The show then cuts back to her little spooning into Mark's arms.
"I love hearing the waves crash on the beach," she tells him, her voice now lilting, high-pitched, upended, and fried. "That's, like, my favorite thing in the world."
The transition (or lack thereof) is jarring, and reveals something lots of women do, sometimes without even realizing it: the "sexy baby" voice Into the Gloss defined as "a mix of high pitch, vocal fry, and up-talk.">
This is not to be confused with using a baby voice, like the way you might soften your voice and smush your consonants as if you're talking to (at?) a dog or a toddler. I mean sexy baby. Baby talk is actually a sign of a healthy relationship, according to some experts, but sexy baby talk is a totawy diffewent pwobwem awtogethew.
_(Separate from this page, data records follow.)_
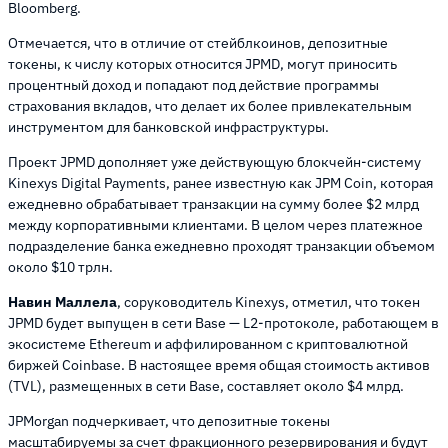
Bloomberg.
Отмечается, что в отличие от стейблкоинов, депозитные
токены, к числу которых относится JPMD, могут приносить
процентный доход и попадают под действие программы
страхования вкладов, что делает их более привлекательным
инструментом для банковской инфраструктуры.
Проект JPMD дополняет уже действующую блокчейн-систему
Kinexys Digital Payments, ранее известную как JPM Coin, которая
ежедневно обрабатывает транзакции на сумму более $2 млрд
между корпоративными клиентами. В целом через платежное
подразделение банка ежедневно проходят транзакции объемом
около $10 трлн.
Навин Маллела
, соруководитель Kinexys, отметил, что токен
JPMD будет выпущен в сети Base — L2-протоколе, работающем в
экосистеме Ethereum и аффилированном с криптовалютной
биржей Coinbase. В настоящее время общая стоимость активов
(TVL), размещенных в сети Base, составляет около $4 млрд.
JPMorgan подчеркивает, что депозитные токены
масштабируемы за счет фракционного резервирования и будут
For a more concrete example of what I'm talking about, look no further than the many sexy babies that pop culture has blessed us with. The voice features prominently in an episode of 30 Rock as well as Lake Bell's 2013 feature film, Paris Hilton famously revealed that the voice used during The Simple Life and her mid-aughts era of relevance was entirely put on, as she found it financially advantageous to do so.
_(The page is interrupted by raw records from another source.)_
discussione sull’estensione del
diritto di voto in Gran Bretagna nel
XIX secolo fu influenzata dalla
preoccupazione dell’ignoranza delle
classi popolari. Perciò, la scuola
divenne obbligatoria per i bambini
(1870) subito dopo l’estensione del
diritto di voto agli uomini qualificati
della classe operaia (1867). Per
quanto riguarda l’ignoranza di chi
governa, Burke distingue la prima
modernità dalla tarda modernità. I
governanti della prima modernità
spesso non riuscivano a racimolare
My personal favorite pop culture example of the sexy baby voice is the Lana Del Rey song "Off to the Races," where her voice goes up several octaves whenever she starts singing to her "old man."
Now, I'm not criticizing Jessica's voice for sounding distinctly feminine. I'm literally so uptalky and vocal fry-y when I speak-I get it! I'm also not criticizing her for changing the way she speaks depending on who she's talking to. Again: guilty! We all do that! I'm just curious as to why she's doing this specific voice in these specific circumstances.
There are a few possible reasons, according to Deborah Grayson Riegel, MSW, who wrote about adult women deploying the sexy baby voice for strategic purposes in a Psychology Today piece from 2017. Apparently, using a baby voice has the effect of minimizing its speaker's power, making her seem weaker in a given situation than she actually is. It can also make her seem more vulnerable and less capable of handling conflict-a very good strategy, whether intentional or not, for someone like Jessica who repeatedly ends her relationship with Mark, or comes very close to it, to pursue hunky red flag of a manchild named Barnett.
As the season wears on, Jessica slowly drops the unhinged sexy baby voice when she's around Mark, as we see her begin to open up and let her guard down to the man she's agreed to marry. But will she say "I do" (or even "I, like? Dew...") on the finale this Thursday? Guess we'll have to wait and see.